House panel opens hearing on waste bill
By TOM McAVOY
Chieftain Denver Bureau
DENVER - A Colorado House panel is considering a bill to clean up a law that requires Cotter Corp. to get state approval before accepting tons of radioactive material from New Jersey.
The Transportation and Energy Committee started a hearing Thursday on House Speaker Lola Spradley's radioactive waste bill, HB1358, and planned to continue it this morning.
Supporters of the bill who generally oppose Cotter's plan testified Thursday.
Today's witnesses will include Cotter officials, and other opponents of the bill.
"It doesn't put anyone out of business, regardless of what you hear," Spradley said. "It does say (uranium processing and disposal plants) have a responsibility to inform the public if the community is going to be negatively impacted."

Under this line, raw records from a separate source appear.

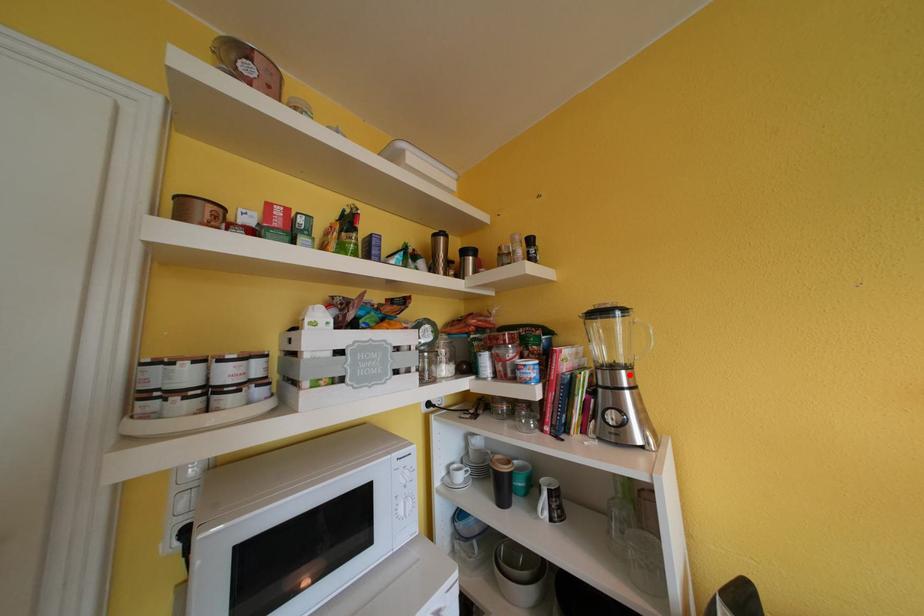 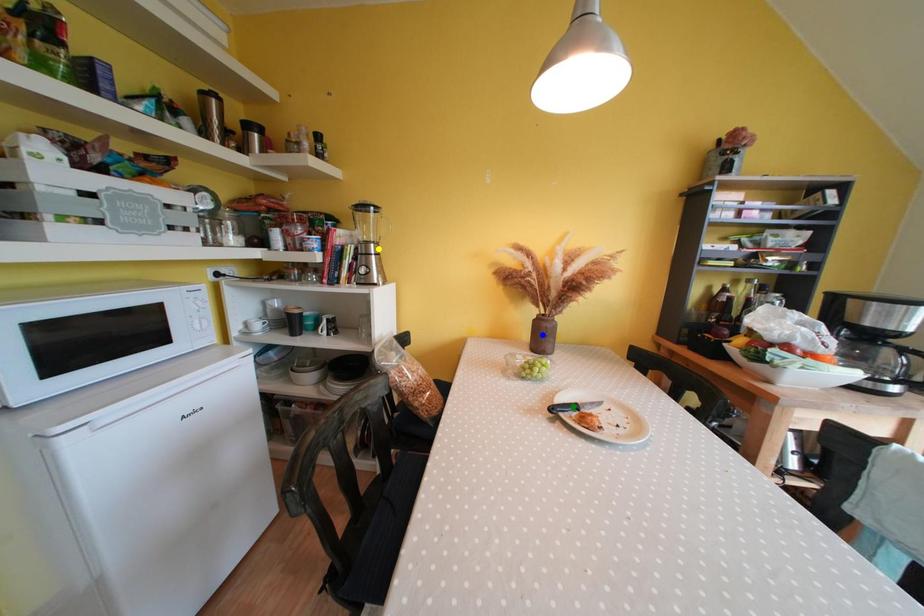 Question: I am providing you with two images of the same scene from different viewpoints. A red point is marked on the first image. You are given multiple points on the second image. Can you choose the point in image 2 that corresponds to the point in image 1?

Choices:
 (A) green point
 (B) yellow point
 (C) blue point

Answer: (B)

Last year, the Beulah Republican sponsored a bill that became the current law.
Spradley admitted that the law proved inadequate to answer all the Canon City residents' concerns about Cotter's plan to accept up to 470,000 tons of radioactive soil from a Maywood, N.J., Superfund site.
So, she's back with another bill aimed at improving the situation - at least from the neighbors' if not Cotter's perspective.

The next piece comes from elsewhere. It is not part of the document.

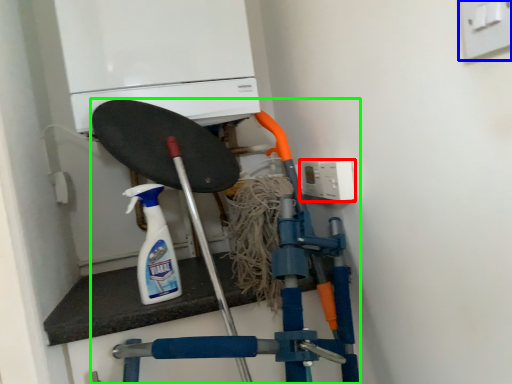 Question: Which is farther away from electric outlet (highlighted by a red box)? electric outlet (highlighted by a blue box) or vacuum (highlighted by a green box)?

Choices:
 (A) electric outlet
 (B) vacuum

Answer: (A)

The current law required Cotter to conduct two public meetings on the application. It also required the company to pay Fremont County $20,000 for an independent environmental assessment.

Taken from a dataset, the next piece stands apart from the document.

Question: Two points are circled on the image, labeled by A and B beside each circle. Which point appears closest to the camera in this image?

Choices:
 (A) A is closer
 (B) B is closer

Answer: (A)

This year's HB1358 calls for additional hearings - this time, sponsored by the county - and $50,000 for the independent assessment.
Cotter has complied with current law, although it's uncertain if it would have to go through more public meetings and a costlier independent assessment by the county if Spradley's new bill passes.
As it stands, Cotter's application to accept the Maywood, N.J., waste is pending before the Colorado Department of Public Health and Environment, directed by Doug Benevento.
Benevento said the first application was incomplete and he rejected it. His department ordered a complete application which, he said, is due next September.
Spradley said she believes Cotter should comply with the new requirements, if HB1358 passes, because the application next fall may be totally different from what the public has seen.
Her new bill also expands the kinds of radioactive waste that would be governed by the public process and state review.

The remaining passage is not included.